On February 26, 2004, then President Gloria Macapagal-Arroyo signed R.A. No. 9257, amending some provisions of
R.A. No. 7432. The new law retained the 20% discount on the purchase of medicines but removed the
Annual income ceiling thereby qualifying all senior citizens to the privileges under the law. Further, R.A. No. 9257
Modified the tax treatment of the discount granted to senior citizens, from tax credit to tax deduction from gross
income, computed based on the net cost of goods sold or services rendered.

On May 28, 2004, the DSWD issued the Implementing Rules and Regulations (IRR) of R.A. No. 9257.

The change in the tax treatment of the discount given to senior citizens did not sit well with some drugstore owners
and corporations, claiming it affected the profitability of their business.

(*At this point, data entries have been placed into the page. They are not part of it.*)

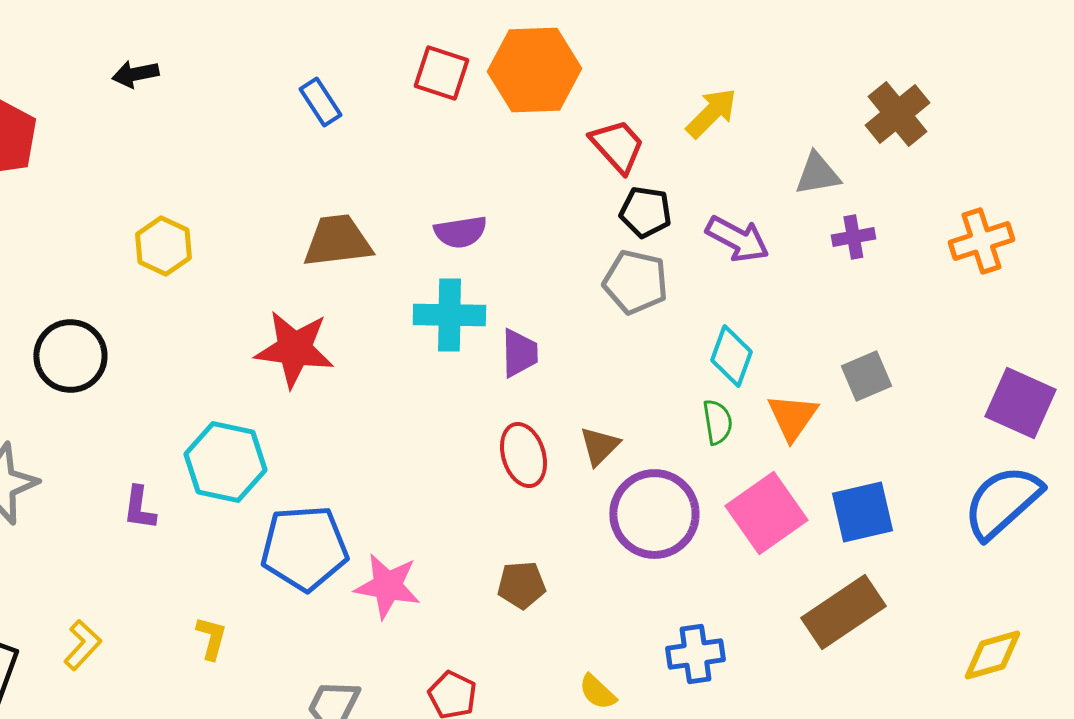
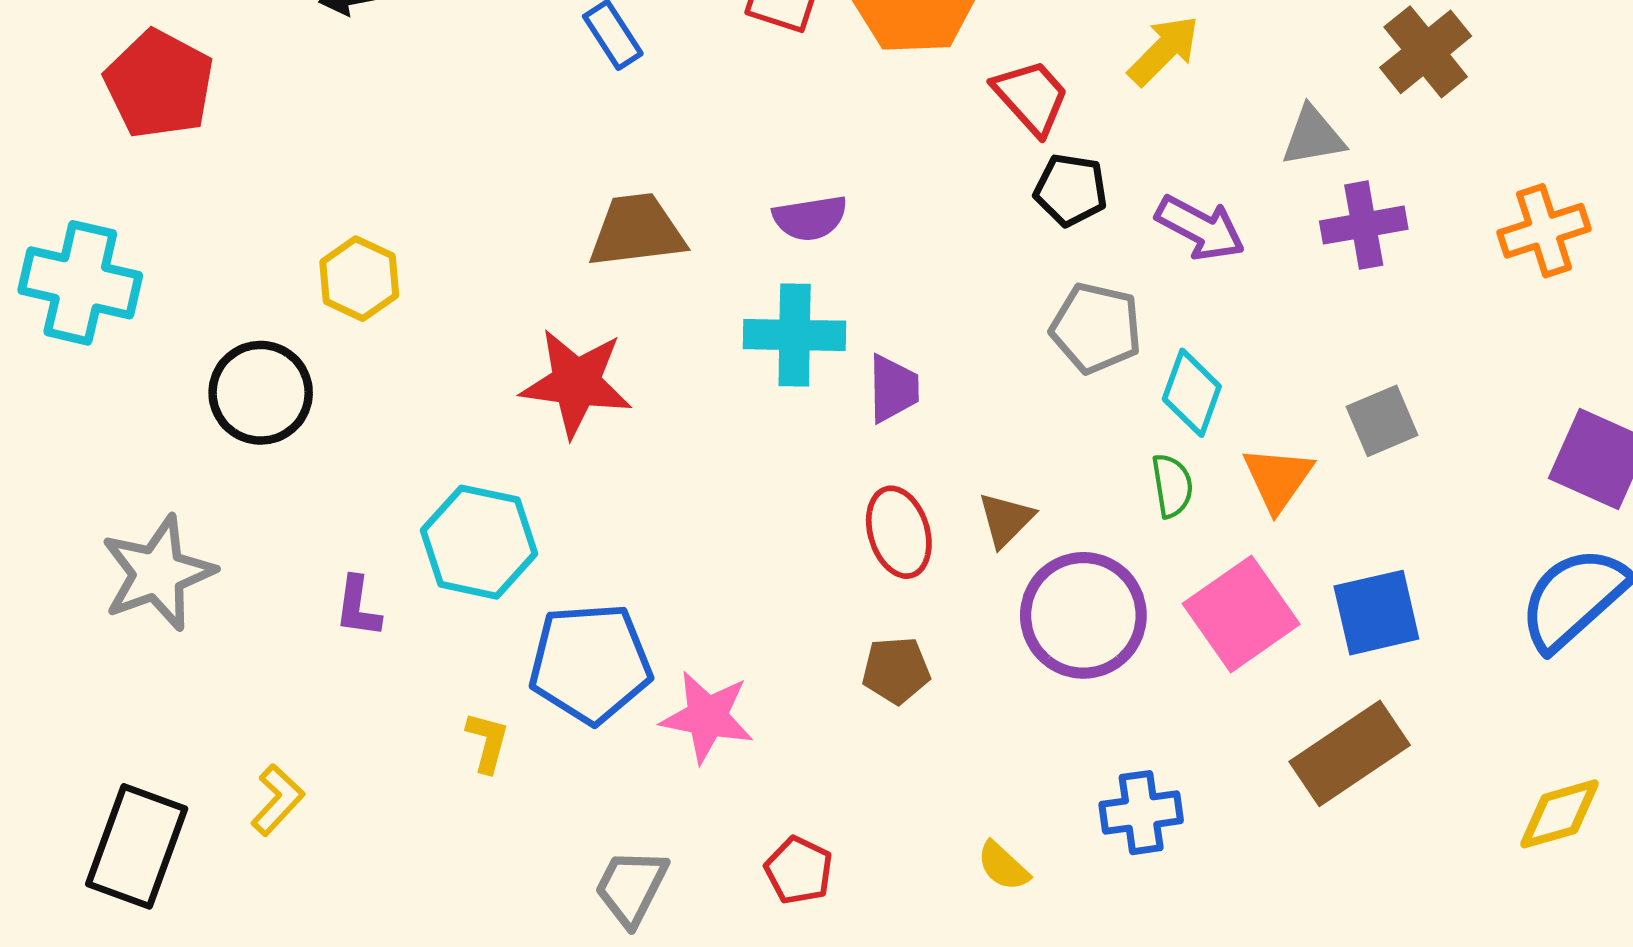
purple cross: (853, 237) -> (1364, 225), size x1.4
yellow hexagon: (163, 246) -> (359, 279), moved
gray pentagon: (635, 282) -> (1096, 328), moved
brown pentagon: (521, 585) -> (896, 670), moved
yellow L-shape: (211, 638) -> (487, 742), moved

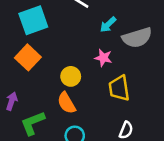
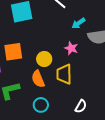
orange square: (28, 57) -> (13, 52), moved, turned 30
yellow trapezoid: (119, 88) -> (64, 74), moved

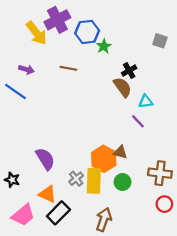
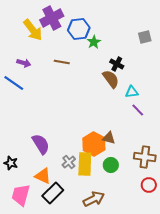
gray square: (160, 41) -> (145, 37), turned -32
black cross: (129, 71) -> (117, 64), turned -32
purple line: (138, 121) -> (138, 110), moved
pink trapezoid: (23, 215) -> (21, 195), turned 145
brown arrow: (104, 220) -> (94, 199), turned 45

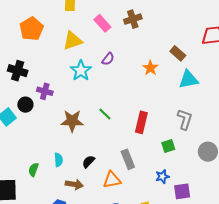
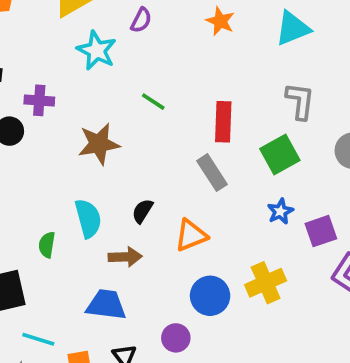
green line: (105, 114) -> (153, 102), moved
green square: (168, 146) -> (280, 155), size x1.5
gray rectangle: (128, 159) -> (212, 173), moved
cyan semicircle: (58, 160) -> (88, 218), size x1.5

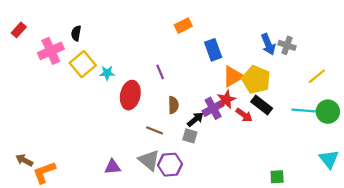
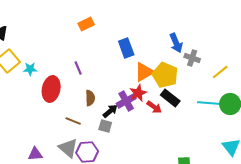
orange rectangle: (183, 26) -> (86, 24), moved
gray cross: (287, 45) -> (192, 58), moved

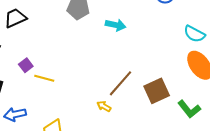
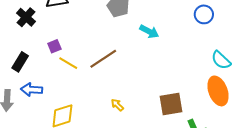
brown line: (120, 83) -> (103, 59), moved

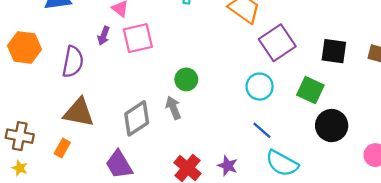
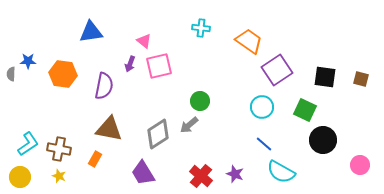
gray arrow: (173, 108) -> (189, 125), turned -108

ISSUE/S STATUTES/ARTICLES INVOLVED

WON the 20% sales discount for senior citizens and


pwds is a valid exercise of police power.

HELD

WHEREFORE, in view of the foregoing disquisition, Section 4(a) of Republic Act No. 9257 and Section 32 of Republic
Act No. 9442 are hereby declared CONSTITUTIONAL.

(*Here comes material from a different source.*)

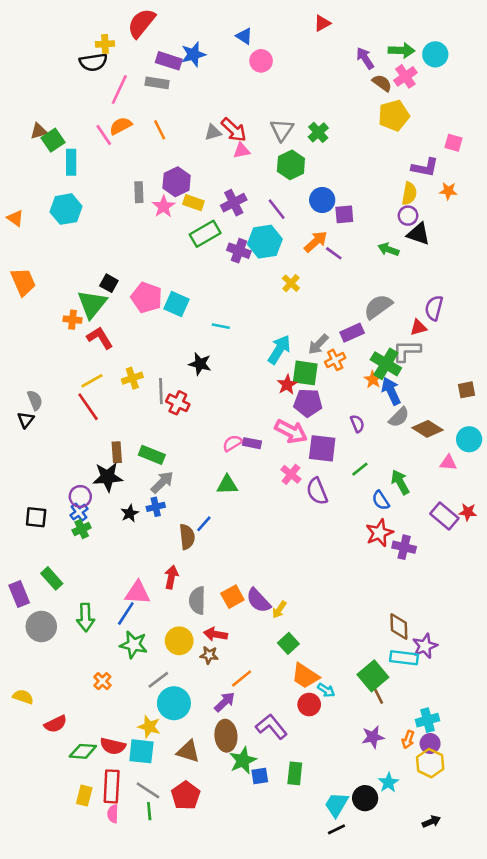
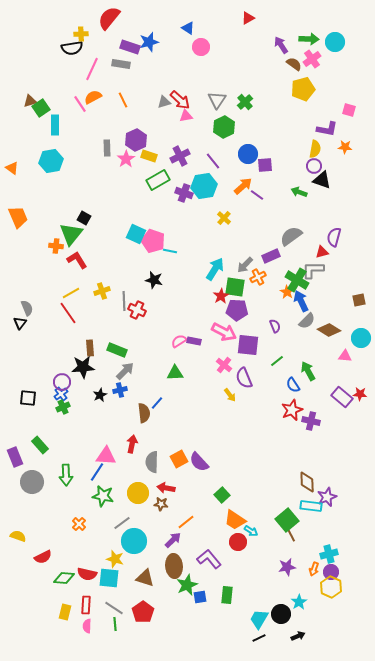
pink pentagon: (147, 298) -> (153, 241), moved
yellow arrow: (279, 610) -> (230, 395), moved, turned -72
red rectangle: (112, 786) -> (86, 605), size x0.7
black arrow: (431, 822) -> (298, 636), moved

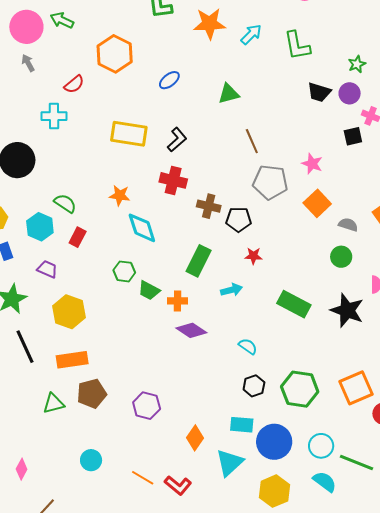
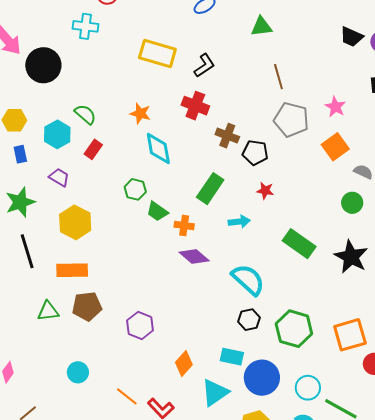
cyan semicircle: (248, 346) -> (248, 280), size x1.8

It is in the exercise of its police power that the Congress enacted R.A. Nos. 9257 and 9442, the laws mandating a
20% discount on purchases of medicines made by senior citizens and PWDs. It is also in further exercise of this power
that the legislature opted that the said discount be claimed as tax deduction, rather than tax credit, by covered
establishments.

To begin with, the issue of just compensation finds no relevance in the instant case as it had already been made clear
in Carlos Superdrug that the power being exercised by the State in the imposition of senior citizen discount was its
police power. Unlike in the exercise of the power of eminent domain, just compensation is not required in wielding
police power. This is precisely because there is no taking involved, but only an imposition of burden.

In the exercise of police power, “property rights of private individuals are subjected to restraints and burdens in order
to secure the general comfort, health, and prosperity of the State.” Even then, the State’s claim of police power cannot
be arbitrary or unreasonable. After all, the overriding purpose of the exercise of the power is to promote general
welfare, public health and safety, among others. It is a measure, which by sheer necessity, the State exercises, even to
the point of interfering with personal liberties or property rights in order to advance common good. To warrant such
interference, two requisites must concur: (a) the interests of the public generally, as distinguished from those of a
particular class, require the interference of the State; and (b) the means employed are reasonably necessary to the
attainment of the object sought to be accomplished and not unduly oppressive upon individuals. In other words, the
proper exercise of the police power requires the concurrence of a lawful subject and a lawful method.